Sénégal, Widou Thiengoly. Latitude : 14,5 - Longitude : 14,25. C’est là où tout a commencé. Tout ? Un tout gigantesque, oui. Un chantier titanesque mené en mode fourmi pour reboiser la zone subsahélienne avec onze pays concernés, Sénégal, Mauritanie, Mali, Niger, Nigeria, Tchad, Soudan, Érythrée, Éthiopie, Somalie, Djibouti.
7 100km de long, 15km de largeur, le travail à réaliser est inédit, plus de 100 000km², à la mesure du défi environnemental, culturel, économique. Des enjeux vitaux pour des millions d’habitants. Hectares après hectares sont ainsi plantés, de quoi constituer à terme un ensemble d’écosystèmes reliés entre eux permettant de fixer non seulement les sols, la flore, les plants et plantes adaptés, mais également l’activité et redonner ainsi l’espoir et des raisons de vivre localement, décemment, dans la dignité.
Le travail engagé en 2008 permet de créer des parcelles protégées, qui donnent de la paille vendue juste avant la saison des pluies. Au fil des espaces ainsi conquis, sont créés des jardins polyvalents, associés aux pépinières où sont préparés les plans. Dans chaque jardin de 5 à 7 hectares, participent 250 femmes en moyenne. L’agence sénégalaise prévoit de les transformer à terme -avec l’accord des habitants, des maris éleveurs, en particulier en fermes coopératives de 20 hectares qui seront gérées par des associations de femmes.
Aujourd’hui, ont été plantés 65 000 hectares mais la sécheresse ne facilite pas les choses. Les plants qui ont survécu deux années sont « sauvés ». La première année, seul un plant sur deux « survit ». Les difficultés sont innombrables, au premier chef la ressource en eau, mais l’expérience est instructive, les plantations donnent maintenant du travail bien payé localement, avec près de 1 000 emplois pour la partie sénégalaise du parcours. Les produits forestiers comme le soup issu du Balanites Aegyptiaca, appelé aussi dattier du désert, ou la gomme arabique produite par l’Acacia Sénégal, qui possède une véritable richesse commerciale.
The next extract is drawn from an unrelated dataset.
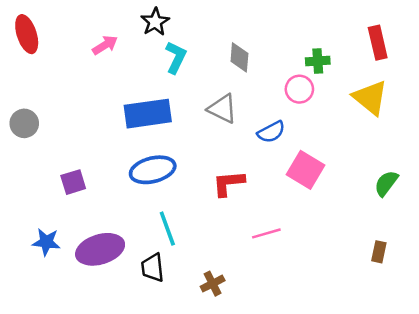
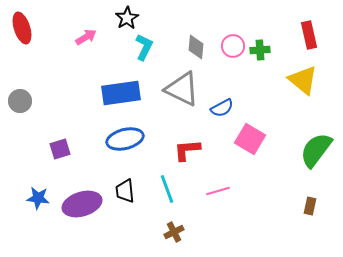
pink circle: (299, 89) -> (233, 46), moved
gray triangle: (222, 109) -> (182, 89), size x1.4
green semicircle: (386, 183) -> (316, 150), size x1.6
cyan line: (167, 229) -> (167, 189), moved
black trapezoid: (153, 268) -> (125, 191), moved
Du miel est en train d’être produit, à très petite échelle pour l’instant, tout comme du savon déjà commercialisé localement. Que des petites choses, autant de petites victoires à valoriser.
La grande originalité de ce projet est d’être porté par une communauté scientifique panafricaine, l’observatoire homme-milieu Téssekéré, qui a tissé un lien singulier et fécond avec des équipes du CNRS dans une coopération solide depuis 2008. Il faut les aider, les accompagner dans le futur, car ce projet ne peut échouer ! Il est de surcroît un laboratoire du changement environnemental pour l’Europe. On ne pourra pas dire que l’on ne savait pas ce qui naît sur cette partie du monde. Latitude : 11.299253 - Longitude : 42.711365. Djibouti, là où tout doit arriver.
CV express
Formé à l’université de Poitiers avec une double compétence économique et scientifique, je suis directeur de l’Espace Mendès-France depuis mai 1991. Mes responsabilités nationales dans la culture scientifique et mon expérience d’élu local m’ont apporté beaucoup. J’accompagne avec bonheur les projets de mon ami Edgar Morin, des acteurs de la Grande Mu- raille verte et du Pacte mondial des jeunes pour le climat.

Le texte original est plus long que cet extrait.